--- Task ---
Your task is to give the data again, exactly, with every line intact.

--- Data supplied ---
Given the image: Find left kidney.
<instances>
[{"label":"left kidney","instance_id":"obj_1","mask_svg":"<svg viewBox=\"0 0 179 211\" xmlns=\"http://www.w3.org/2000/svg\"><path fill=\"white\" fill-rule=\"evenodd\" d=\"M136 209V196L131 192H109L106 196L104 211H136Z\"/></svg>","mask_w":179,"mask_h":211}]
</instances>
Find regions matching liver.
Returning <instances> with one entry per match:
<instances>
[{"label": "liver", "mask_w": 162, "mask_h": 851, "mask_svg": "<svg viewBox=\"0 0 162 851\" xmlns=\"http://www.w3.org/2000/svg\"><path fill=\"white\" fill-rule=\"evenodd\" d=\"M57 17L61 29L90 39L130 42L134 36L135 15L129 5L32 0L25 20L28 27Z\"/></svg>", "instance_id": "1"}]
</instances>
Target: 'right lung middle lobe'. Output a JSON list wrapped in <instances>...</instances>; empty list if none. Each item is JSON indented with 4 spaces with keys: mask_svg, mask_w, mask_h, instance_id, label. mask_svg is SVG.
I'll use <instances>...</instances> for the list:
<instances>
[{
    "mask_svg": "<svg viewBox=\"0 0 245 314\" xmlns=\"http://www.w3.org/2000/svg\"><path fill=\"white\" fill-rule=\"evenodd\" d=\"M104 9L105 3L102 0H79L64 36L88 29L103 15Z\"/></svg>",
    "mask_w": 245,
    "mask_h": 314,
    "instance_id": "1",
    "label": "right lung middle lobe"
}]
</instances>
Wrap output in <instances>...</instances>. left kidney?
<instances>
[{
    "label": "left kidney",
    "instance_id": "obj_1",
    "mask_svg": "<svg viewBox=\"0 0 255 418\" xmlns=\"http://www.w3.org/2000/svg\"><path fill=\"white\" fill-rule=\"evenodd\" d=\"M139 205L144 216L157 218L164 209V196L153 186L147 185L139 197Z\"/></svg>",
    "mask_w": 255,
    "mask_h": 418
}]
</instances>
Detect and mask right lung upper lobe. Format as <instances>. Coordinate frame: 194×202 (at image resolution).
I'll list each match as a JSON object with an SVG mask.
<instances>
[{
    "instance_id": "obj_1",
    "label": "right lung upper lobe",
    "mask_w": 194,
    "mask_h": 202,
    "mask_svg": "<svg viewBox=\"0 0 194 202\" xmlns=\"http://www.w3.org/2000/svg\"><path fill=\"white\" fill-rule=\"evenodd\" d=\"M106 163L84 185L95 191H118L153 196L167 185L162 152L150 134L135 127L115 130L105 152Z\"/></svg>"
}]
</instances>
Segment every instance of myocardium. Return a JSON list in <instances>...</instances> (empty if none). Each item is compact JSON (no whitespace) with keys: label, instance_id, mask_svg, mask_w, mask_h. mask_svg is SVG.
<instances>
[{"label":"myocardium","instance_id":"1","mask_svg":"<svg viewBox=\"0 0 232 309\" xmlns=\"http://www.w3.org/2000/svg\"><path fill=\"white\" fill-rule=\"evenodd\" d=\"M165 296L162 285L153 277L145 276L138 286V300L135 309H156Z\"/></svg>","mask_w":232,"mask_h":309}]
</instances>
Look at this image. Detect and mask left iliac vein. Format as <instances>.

--- Result ---
Given the image: Find left kidney.
<instances>
[{"label":"left kidney","instance_id":"obj_1","mask_svg":"<svg viewBox=\"0 0 179 211\" xmlns=\"http://www.w3.org/2000/svg\"><path fill=\"white\" fill-rule=\"evenodd\" d=\"M136 209V196L131 192H109L106 196L104 211H136Z\"/></svg>","mask_w":179,"mask_h":211}]
</instances>
Find regions matching liver.
Returning <instances> with one entry per match:
<instances>
[{"label": "liver", "mask_w": 162, "mask_h": 851, "mask_svg": "<svg viewBox=\"0 0 162 851\" xmlns=\"http://www.w3.org/2000/svg\"><path fill=\"white\" fill-rule=\"evenodd\" d=\"M57 17L61 29L90 39L130 42L134 36L135 15L129 5L32 0L25 20L28 27Z\"/></svg>", "instance_id": "1"}]
</instances>
Target: 'right lung middle lobe'. Output a JSON list wrapped in <instances>...</instances>; empty list if none. Each item is JSON indented with 4 spaces with keys: mask_svg, mask_w, mask_h, instance_id, label. mask_svg is SVG.
I'll use <instances>...</instances> for the list:
<instances>
[{
    "mask_svg": "<svg viewBox=\"0 0 245 314\" xmlns=\"http://www.w3.org/2000/svg\"><path fill=\"white\" fill-rule=\"evenodd\" d=\"M104 9L105 3L102 0H79L64 36L88 29L103 15Z\"/></svg>",
    "mask_w": 245,
    "mask_h": 314,
    "instance_id": "1",
    "label": "right lung middle lobe"
}]
</instances>
Wrap output in <instances>...</instances>. left kidney?
<instances>
[{
    "label": "left kidney",
    "instance_id": "obj_1",
    "mask_svg": "<svg viewBox=\"0 0 255 418\" xmlns=\"http://www.w3.org/2000/svg\"><path fill=\"white\" fill-rule=\"evenodd\" d=\"M139 205L144 216L157 218L164 209V196L153 186L147 185L139 197Z\"/></svg>",
    "mask_w": 255,
    "mask_h": 418
}]
</instances>
Detect and mask right lung upper lobe. Format as <instances>. Coordinate frame: 194×202 (at image resolution).
I'll list each match as a JSON object with an SVG mask.
<instances>
[{
    "instance_id": "obj_1",
    "label": "right lung upper lobe",
    "mask_w": 194,
    "mask_h": 202,
    "mask_svg": "<svg viewBox=\"0 0 194 202\" xmlns=\"http://www.w3.org/2000/svg\"><path fill=\"white\" fill-rule=\"evenodd\" d=\"M106 163L84 185L95 191H118L153 196L167 185L162 152L150 134L135 127L115 130L105 152Z\"/></svg>"
}]
</instances>
Segment every instance of myocardium. Return a JSON list in <instances>...</instances> (empty if none). Each item is compact JSON (no whitespace) with keys: label, instance_id, mask_svg, mask_w, mask_h. mask_svg is SVG.
<instances>
[{"label":"myocardium","instance_id":"1","mask_svg":"<svg viewBox=\"0 0 232 309\" xmlns=\"http://www.w3.org/2000/svg\"><path fill=\"white\" fill-rule=\"evenodd\" d=\"M165 296L162 285L153 277L145 276L138 286V300L135 309H156Z\"/></svg>","mask_w":232,"mask_h":309}]
</instances>
Look at this image. Detect and mask left iliac vein. Format as <instances>.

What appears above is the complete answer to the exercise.